Pero vayamos a lo que sucedió. Llegué al lugar indicado. El silencio lo envolvía todo. Me rodeaba la suave brisa de la tarde. Los rayos de sol penetraban por la ventana de la casa, con la puerta abierta de par en par. Parecía no haber nadie en la estancia principal y, sin embargo, sentía la presencia de quien iba a recibir el mensaje. Un estremecimiento recorrió todo mi ser al verla a ella, sentada al fondo, con un libro en la mano, concentrada al máximo en su lectura, aunque sin lugar a dudas estaba rezando.

Había llegado el momento más esperado de la Humanidad. Tantos siglos con el mensaje dentro del sobre y allí, en esa sencilla casa, se encontraba mi humilde persona preparada para abrirlo y pronunciar las palabras de saludo.

Ella notó mi presencia, levantó suavemente la vista y se quedó asombrada al verme, en espera de que dijera algo.

Rompí el sobre con infinito cuidado, extraje su contenido y leí en voz alta, con la mayor reverencia:

“Ave, llena de gracia. El Señor está contigo”.

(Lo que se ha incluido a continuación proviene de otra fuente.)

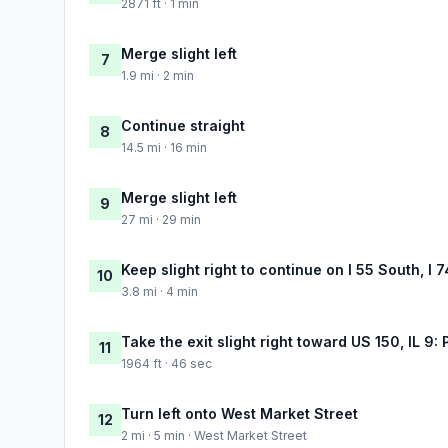
2871 ft · 1 min
Merge slight left
7
1.9 mi · 2 min
Continue straight
8
14.5 mi · 16 min
Merge slight left
9
27 mi · 29 min
Keep slight right to continue on I 55 South, I 
10
3.8 mi · 4 min
Take the exit slight right toward US 150, IL 9: 
11
1964 ft · 46 sec
Turn left onto West Market Street
12
2 mi · 5 min · West Market Street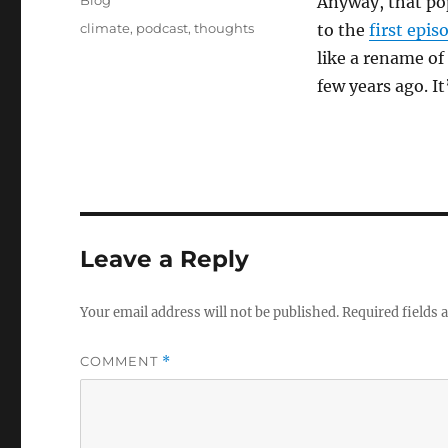
Blog
Anyway, that po
Tags
climate
,
podcast
,
thoughts
to the
first epi
like a rename of
few years ago. It
Leave a Reply
Your email address will not be published.
Required fields
COMMENT
*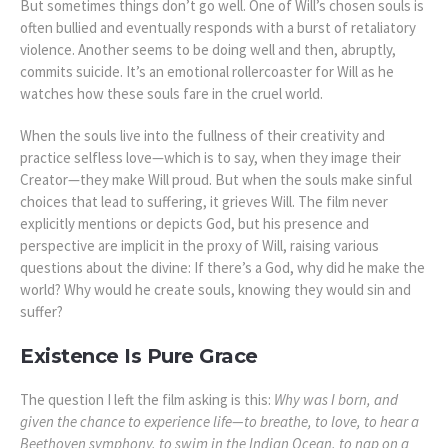
But sometimes things don’t go well. One of Will’s chosen souls is
often bullied and eventually responds with a burst of retaliatory
violence. Another seems to be doing well and then, abruptly,
commits suicide. It’s an emotional rollercoaster for Will as he
watches how these souls fare in the cruel world.
When the souls live into the fullness of their creativity and
practice selfless love—which is to say, when they image their
Creator—they make Will proud. But when the souls make sinful
choices that lead to suffering, it grieves Will. The film never
explicitly mentions or depicts God, but his presence and
perspective are implicit in the proxy of Will, raising various
questions about the divine: If there’s a God, why did he make the
world? Why would he create souls, knowing they would sin and
suffer?
Existence Is Pure Grace
The question I left the film asking is this:
Why was I born, and
given the chance to experience life—to breathe, to love, to hear a
Beethoven symphony, to swim in the Indian Ocean, to nap on a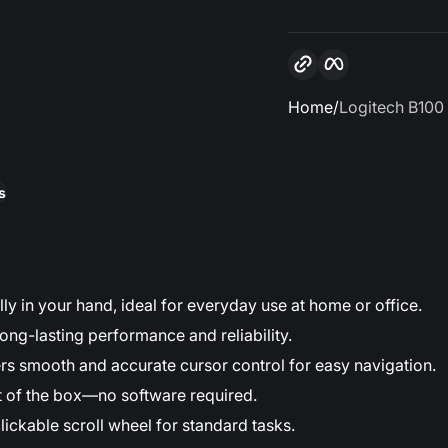
Copy link
Facebook
Home
Logitech B100
s
ally in your hand, ideal for everyday use at home or office.
ong-lasting performance and reliability.
rs smooth and accurate cursor control for easy navigation.
t of the box—no software required.
clickable scroll wheel for standard tasks.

No me desmayé porque Dios me dio la fuerza. Por eso me llamo Gabriel, que significa “Dios es fuerte”.

Al escuchar el asentimiento de ella a la propuesta divina, dos rayos de luz, de una luminosidad inimaginable, llenaron completamente la estancia. Del corazón de María salían los dos rayos de la divina Misericordia.

Caí de rodillas y adoré el fruto de sus entrañas.

Y regresé con la respuesta a la velocidad del pensamiento.